» Task requirements:
Before repeating the entries below, strip out every picture and keep all else as it is.

» Given data:
++++++++

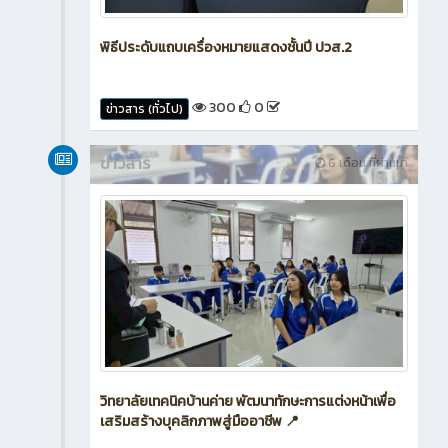
พิธีประดับแถบเครื่องหมายแสดงชั้นปี ปวส.2
300
0
ข่าวสาร (ทั่วไป)
ข่าวสาร
6 เดือน ที่ผ่านมา
วิทยาลัยเทคนิคบ้านค่าย พัฒนาทักษะการแต่งหน้าเพื่อ
เสริมสร้างบุคลิกภาพสู่มืออาชีพ 📍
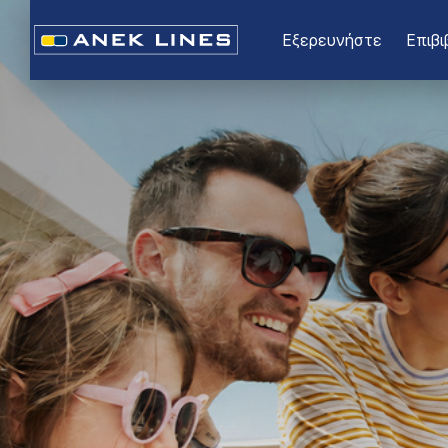
Εξερευνήστε
Επιβι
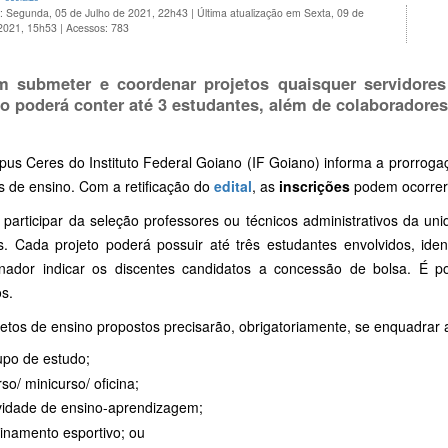
o: Segunda, 05 de Julho de 2021, 22h43
|
Última atualização em Sexta, 09 de
 2021, 15h53
|
Acessos: 783
 submeter e coordenar projetos quaisquer servidore
to poderá conter até 3 estudantes, além de colaboradores
us Ceres do Instituto Federal Goiano (IF Goiano) informa a prorroga
s de ensino. Com a retificação do
edital
, as
inscrições
podem ocorrer
participar da seleção professores ou técnicos administrativos da un
s. Cada projeto poderá possuir até três estudantes envolvidos, iden
nador indicar os discentes candidatos a concessão de bolsa. É pos
s.
etos de ensino propostos precisarão, obrigatoriamente, se enquadrar 
po de estudo;
so/ minicurso/ oficina;
vidade de ensino-aprendizagem;
inamento esportivo; ou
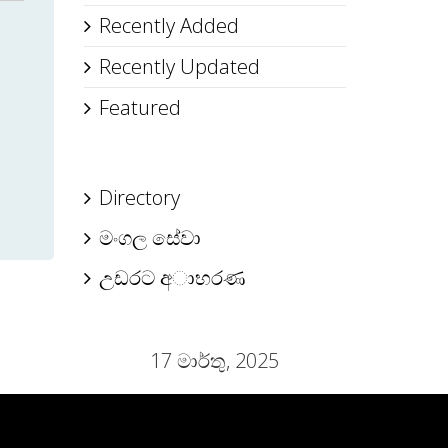
Recently Added
Recently Updated
Featured
Directory
මංගල සේවා
උඩරට අාභරණ
17 මාර්තු, 2025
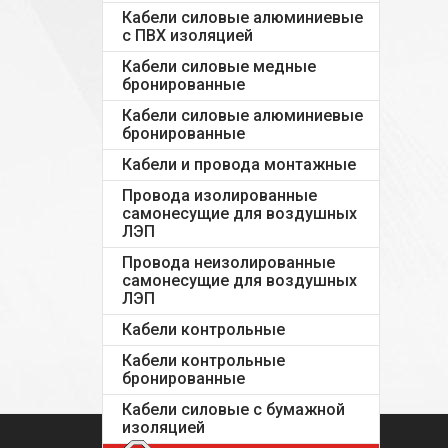
Кабели силовые алюминиевые
с ПВХ изоляцией
Кабели силовые медные
бронированные
Кабели силовые алюминиевые
бронированные
Кабели и провода монтажные
Провода изолированные
самонесущие для воздушных
ЛЭП
Провода неизолированные
самонесущие для воздушных
ЛЭП
Кабели контрольные
Кабели контрольные
бронированные
Кабели силовые с бумажной
изоляцией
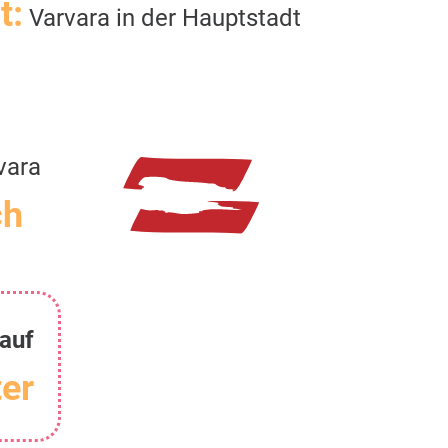
t:
Varvara in der Hauptstadt
vara
ch
auf
er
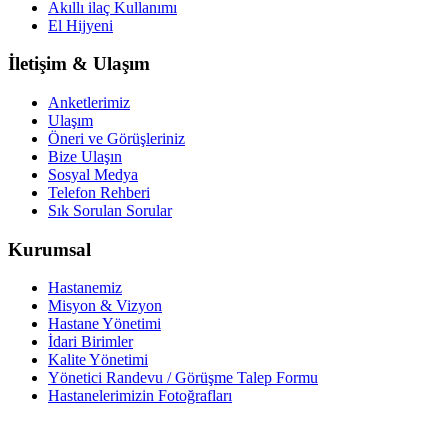
Akıllı ilaç Kullanımı
El Hijyeni
İletişim & Ulaşım
Anketlerimiz
Ulaşım
Öneri ve Görüşleriniz
Bize Ulaşın
Sosyal Medya
Telefon Rehberi
Sık Sorulan Sorular
Kurumsal
Hastanemiz
Misyon & Vizyon
Hastane Yönetimi
İdari Birimler
Kalite Yönetimi
Yönetici Randevu / Görüşme Talep Formu
Hastanelerimizin Fotoğrafları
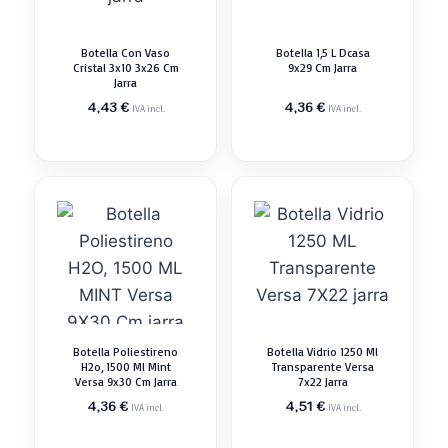
Botella Con Vaso
Botella 1,5 L Dcasa
Cristal 3x10 3x26 Cm
9x29 Cm Jarra
Jarra
4,43
€
4,36
€
IVA incl.
IVA incl.
Botella Poliestireno
Botella Vidrio 1250 Ml
H2o, 1500 Ml Mint
Transparente Versa
Versa 9x30 Cm Jarra
7x22 Jarra
4,36
€
4,51
€
IVA incl.
IVA incl.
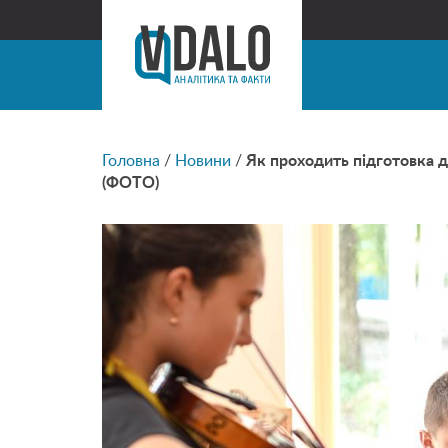
Головна
/
Новини
/
Як проходить підготовка д
(ФОТО)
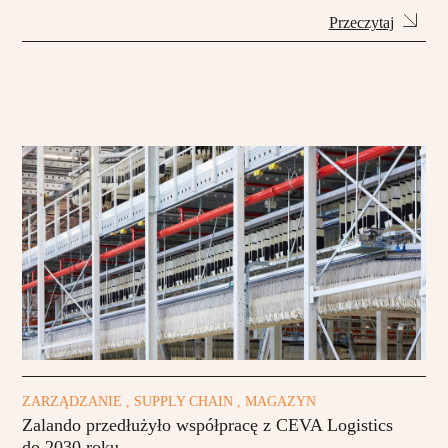
Przeczytaj
ZARZĄDZANIE , SUPPLY CHAIN , MAGAZYN
Zalando przedłużyło współpracę z CEVA Logistics
do 2030 roku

++++++++

» Output below:
พิธีประดับแถบเครื่องหมายแสดงชั้นปี ปวส.2
300
0
ข่าวสาร (ทั่วไป)
ข่าวสาร
6 เดือน ที่ผ่านมา
วิทยาลัยเทคนิคบ้านค่าย พัฒนาทักษะการแต่งหน้าเพื่อ
เสริมสร้างบุคลิกภาพสู่มืออาชีพ 📍
Εξερευνήστε
Επιβι
o: Segunda, 05 de Julho de 2021, 22h43
|
Última atualização em Sexta, 09 de
 2021, 15h53
|
Acessos: 783
 submeter e coordenar projetos quaisquer servidore
to poderá conter até 3 estudantes, além de colaboradores
us Ceres do Instituto Federal Goiano (IF Goiano) informa a prorroga
s de ensino. Com a retificação do
edital
, as
inscrições
podem ocorrer
participar da seleção professores ou técnicos administrativos da un
s. Cada projeto poderá possuir até três estudantes envolvidos, iden
nador indicar os discentes candidatos a concessão de bolsa. É pos
s.
etos de ensino propostos precisarão, obrigatoriamente, se enquadrar 
po de estudo;
so/ minicurso/ oficina;
vidade de ensino-aprendizagem;
inamento esportivo; ou
Recently Added
Recently Updated
Featured
Directory
මංගල සේවා
උඩරට අාභරණ
17 මාර්තු, 2025
Кабели силовые алюминиевые
с ПВХ изоляцией
Кабели силовые медные
бронированные
Кабели силовые алюминиевые
бронированные
Кабели и провода монтажные
Провода изолированные
самонесущие для воздушных
ЛЭП
Провода неизолированные
самонесущие для воздушных
ЛЭП
Кабели контрольные
Кабели контрольные
бронированные
Кабели силовые с бумажной
изоляцией
t:
Varvara in der Hauptstadt
vara
ch
auf
er
Akıllı ilaç Kullanımı
El Hijyeni
İletişim & Ulaşım
Anketlerimiz
Ulaşım
Öneri ve Görüşleriniz
Bize Ulaşın
Sosyal Medya
Telefon Rehberi
Sık Sorulan Sorular
Kurumsal
Hastanemiz
Misyon & Vizyon
Hastane Yönetimi
İdari Birimler
Kalite Yönetimi
Yönetici Randevu / Görüşme Talep Formu
Hastanelerimizin Fotoğrafları
Botella Con Vaso
Botella 1,5 L Dcasa
Cristal 3x10 3x26 Cm
9x29 Cm Jarra
Jarra
4,43
€
4,36
€
IVA incl.
IVA incl.
Botella Poliestireno
Botella Vidrio 1250 Ml
H2o, 1500 Ml Mint
Transparente Versa
Versa 9x30 Cm Jarra
7x22 Jarra
4,36
€
4,51
€
IVA incl.
IVA incl.
Головна
/
Новини
/
Як проходить підготовка д
(ФОТО)
Przeczytaj
ZARZĄDZANIE , SUPPLY CHAIN , MAGAZYN
Zalando przedłużyło współpracę z CEVA Logistics
do 2030 roku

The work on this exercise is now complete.